=== Exercise ===
A word-for-word copy of the records that follow is needed, with every picture omitted.

*** Opening of Source records ***

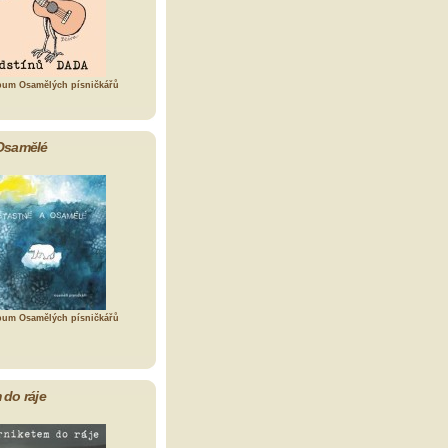
bum Osamělých písničkářů
Osamělé
bum Osamělých písničkářů
 do ráje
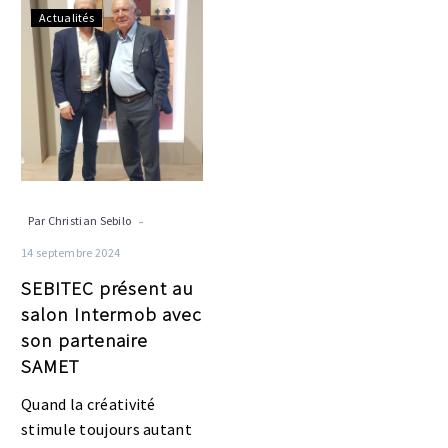
SEBITEC
Actualités
présent
au
salon
Intermob
avec
son
partenaire
SAMET
-
Par Christian Sebilo
14 septembre 2024
SEBITEC présent au
salon Intermob avec
son partenaire
SAMET
Quand la créativité
stimule toujours autant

*** Close of Source records ***

=== The completed task ===
bum Osamělých písničkářů
Osamělé
bum Osamělých písničkářů
 do ráje
SEBITEC
Actualités
présent
au
salon
Intermob
avec
son
partenaire
SAMET
-
Par Christian Sebilo
14 septembre 2024
SEBITEC présent au
salon Intermob avec
son partenaire
SAMET
Quand la créativité
stimule toujours autant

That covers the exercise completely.